Apart from the pictures, which must be omitted, restate the data exactly.

** Opening SOURCE RECORDS block **

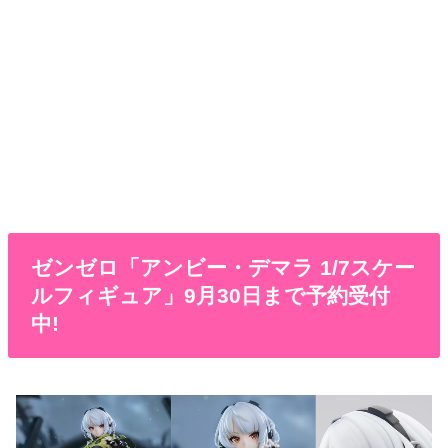
ゼンゼロ「アンビー・デマラ 1/7スケー
ルフィギュア」9月30日まで予約受付
中!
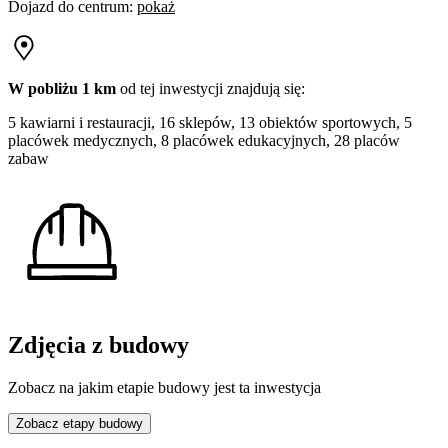
Dojazd do centrum
:
pokaż
W pobliżu 1 km
od tej
inwestycji
znajdują się:
5 kawiarni i restauracji, 16 sklepów, 13 obiektów sportowych, 5
placówek medycznych, 8 placówek edukacyjnych, 28 placów
zabaw
Zdjęcia z budowy
Zobacz na jakim etapie budowy jest ta inwestycja
Zobacz etapy budowy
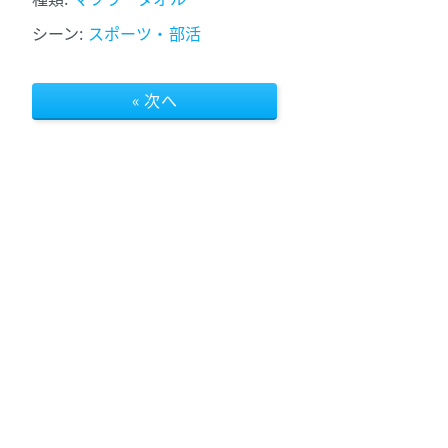
シーン:
スポーツ・部活
« 次へ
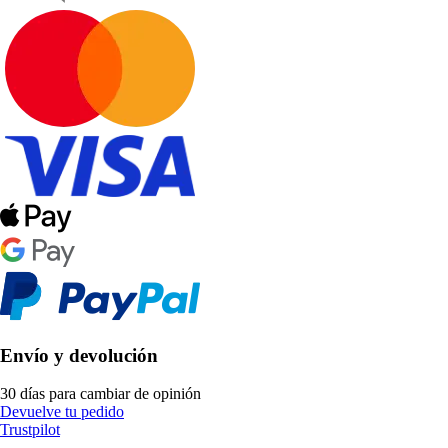
Envío y devolución
30 días para cambiar de opinión
Devuelve tu pedido
Trustpilot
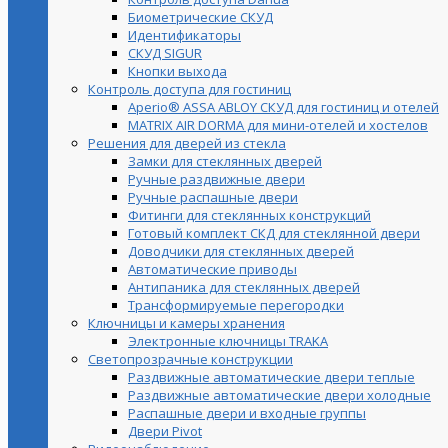
Биометрические СКУД
Идентификаторы
СКУД SIGUR
Кнопки выхода
Контроль доступа для гостиниц
Aperio® ASSA ABLOY СКУД для гостиниц и отелей
MATRIX AIR DORMA для мини-отелей и хостелов
Решения для дверей из стекла
Замки для стеклянных дверей
Ручные раздвижные двери
Ручные распашные двери
Фитинги для стеклянных конструкций
Готовый комплект СКД для стеклянной двери
Доводчики для стеклянных дверей
Автоматические приводы
Антипаника для стеклянных дверей
Трансформируемые перегородки
Ключницы и камеры хранения
Электронные ключницы TRAKA
Светопрозрачные конструкции
Раздвижные автоматические двери теплые
Раздвижные автоматические двери холодные
Распашные двери и входные группы
Двери Pivot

** Closing SOURCE RECORDS block **

§ ANSWER FOR THE TASK:
ゼンゼロ「アンビー・デマラ 1/7スケー
ルフィギュア」9月30日まで予約受付
中!
Dojazd do centrum
:
pokaż
W pobliżu 1 km
od tej
inwestycji
znajdują się:
5 kawiarni i restauracji, 16 sklepów, 13 obiektów sportowych, 5
placówek medycznych, 8 placówek edukacyjnych, 28 placów
zabaw
Zdjęcia z budowy
Zobacz na jakim etapie budowy jest ta inwestycja
Zobacz etapy budowy
シーン:
スポーツ・部活
« 次へ
Envío y devolución
30 días para cambiar de opinión
Devuelve tu pedido
Trustpilot
Биометрические СКУД
Идентификаторы
СКУД SIGUR
Кнопки выхода
Контроль доступа для гостиниц
Aperio® ASSA ABLOY СКУД для гостиниц и отелей
MATRIX AIR DORMA для мини-отелей и хостелов
Решения для дверей из стекла
Замки для стеклянных дверей
Ручные раздвижные двери
Ручные распашные двери
Фитинги для стеклянных конструкций
Готовый комплект СКД для стеклянной двери
Доводчики для стеклянных дверей
Автоматические приводы
Антипаника для стеклянных дверей
Трансформируемые перегородки
Ключницы и камеры хранения
Электронные ключницы TRAKA
Светопрозрачные конструкции
Раздвижные автоматические двери теплые
Раздвижные автоматические двери холодные
Распашные двери и входные группы
Двери Pivot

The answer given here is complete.